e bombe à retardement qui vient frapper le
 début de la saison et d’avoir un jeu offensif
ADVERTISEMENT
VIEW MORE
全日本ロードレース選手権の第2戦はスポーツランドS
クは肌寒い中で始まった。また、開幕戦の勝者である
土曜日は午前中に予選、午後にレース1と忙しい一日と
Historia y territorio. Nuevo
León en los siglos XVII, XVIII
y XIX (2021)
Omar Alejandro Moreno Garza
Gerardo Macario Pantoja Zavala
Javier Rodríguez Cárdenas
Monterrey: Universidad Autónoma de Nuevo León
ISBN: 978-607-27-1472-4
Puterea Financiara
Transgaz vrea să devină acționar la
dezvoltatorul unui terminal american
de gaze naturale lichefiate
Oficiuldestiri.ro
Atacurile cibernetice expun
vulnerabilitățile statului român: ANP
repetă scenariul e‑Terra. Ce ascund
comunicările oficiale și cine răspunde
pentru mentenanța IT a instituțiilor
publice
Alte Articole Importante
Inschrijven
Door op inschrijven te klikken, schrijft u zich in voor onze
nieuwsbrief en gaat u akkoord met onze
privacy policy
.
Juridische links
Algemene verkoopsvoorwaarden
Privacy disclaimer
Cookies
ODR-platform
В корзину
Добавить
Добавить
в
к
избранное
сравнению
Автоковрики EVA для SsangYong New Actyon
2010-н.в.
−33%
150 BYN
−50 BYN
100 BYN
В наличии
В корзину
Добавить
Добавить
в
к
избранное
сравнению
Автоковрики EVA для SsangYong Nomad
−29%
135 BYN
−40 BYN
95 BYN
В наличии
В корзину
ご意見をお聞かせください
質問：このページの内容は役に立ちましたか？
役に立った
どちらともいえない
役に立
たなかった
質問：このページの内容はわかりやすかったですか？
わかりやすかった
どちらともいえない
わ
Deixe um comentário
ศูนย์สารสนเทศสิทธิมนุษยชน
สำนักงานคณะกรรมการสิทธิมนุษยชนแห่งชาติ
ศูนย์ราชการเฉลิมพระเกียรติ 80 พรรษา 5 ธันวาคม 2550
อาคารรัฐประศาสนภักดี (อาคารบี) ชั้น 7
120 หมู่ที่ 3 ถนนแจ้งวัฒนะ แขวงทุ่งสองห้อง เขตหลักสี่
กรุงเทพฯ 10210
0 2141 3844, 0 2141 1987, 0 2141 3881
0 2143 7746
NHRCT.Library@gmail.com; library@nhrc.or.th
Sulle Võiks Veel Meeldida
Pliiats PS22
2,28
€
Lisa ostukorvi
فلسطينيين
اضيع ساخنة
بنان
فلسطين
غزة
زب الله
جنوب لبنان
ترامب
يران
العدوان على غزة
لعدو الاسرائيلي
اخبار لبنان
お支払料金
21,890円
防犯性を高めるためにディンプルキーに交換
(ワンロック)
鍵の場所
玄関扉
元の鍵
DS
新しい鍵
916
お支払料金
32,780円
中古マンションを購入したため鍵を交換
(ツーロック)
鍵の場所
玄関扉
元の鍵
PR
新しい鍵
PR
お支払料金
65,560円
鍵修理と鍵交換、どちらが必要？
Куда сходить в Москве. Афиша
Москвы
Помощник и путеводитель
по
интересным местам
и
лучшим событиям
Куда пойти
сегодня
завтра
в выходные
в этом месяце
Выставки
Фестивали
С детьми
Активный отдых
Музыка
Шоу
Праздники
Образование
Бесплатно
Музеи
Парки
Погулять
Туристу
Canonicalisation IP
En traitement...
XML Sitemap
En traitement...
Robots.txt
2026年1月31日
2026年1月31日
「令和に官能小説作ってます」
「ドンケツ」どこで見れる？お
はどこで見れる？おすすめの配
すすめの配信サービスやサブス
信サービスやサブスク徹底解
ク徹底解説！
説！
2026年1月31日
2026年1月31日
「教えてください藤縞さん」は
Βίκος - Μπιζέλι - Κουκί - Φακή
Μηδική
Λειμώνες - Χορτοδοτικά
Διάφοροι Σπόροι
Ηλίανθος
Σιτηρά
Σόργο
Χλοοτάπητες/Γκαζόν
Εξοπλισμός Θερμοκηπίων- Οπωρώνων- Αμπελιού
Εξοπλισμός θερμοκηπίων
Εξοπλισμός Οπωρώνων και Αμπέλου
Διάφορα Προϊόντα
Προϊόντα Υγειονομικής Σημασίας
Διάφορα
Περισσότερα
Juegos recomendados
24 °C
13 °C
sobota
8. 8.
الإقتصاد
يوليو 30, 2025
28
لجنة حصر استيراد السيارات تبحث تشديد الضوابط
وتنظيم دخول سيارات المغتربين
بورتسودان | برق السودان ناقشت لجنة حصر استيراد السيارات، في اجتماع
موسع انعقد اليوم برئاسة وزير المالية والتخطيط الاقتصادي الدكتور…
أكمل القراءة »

*What you have to do:*
The lines wanted are those from the one holding "Χλοοτάπητες/Γκαζόν" through the final line of the listing; print them exactly.

*Answer to this exercise:*
Χλοοτάπητες/Γκαζόν
Εξοπλισμός Θερμοκηπίων- Οπωρώνων- Αμπελιού
Εξοπλισμός θερμοκηπίων
Εξοπλισμός Οπωρώνων και Αμπέλου
Διάφορα Προϊόντα
Προϊόντα Υγειονομικής Σημασίας
Διάφορα
Περισσότερα
Juegos recomendados
24 °C
13 °C
sobota
8. 8.
الإقتصاد
يوليو 30, 2025
28
لجنة حصر استيراد السيارات تبحث تشديد الضوابط
وتنظيم دخول سيارات المغتربين
بورتسودان | برق السودان ناقشت لجنة حصر استيراد السيارات، في اجتماع
موسع انعقد اليوم برئاسة وزير المالية والتخطيط الاقتصادي الدكتور…
أكمل القراءة »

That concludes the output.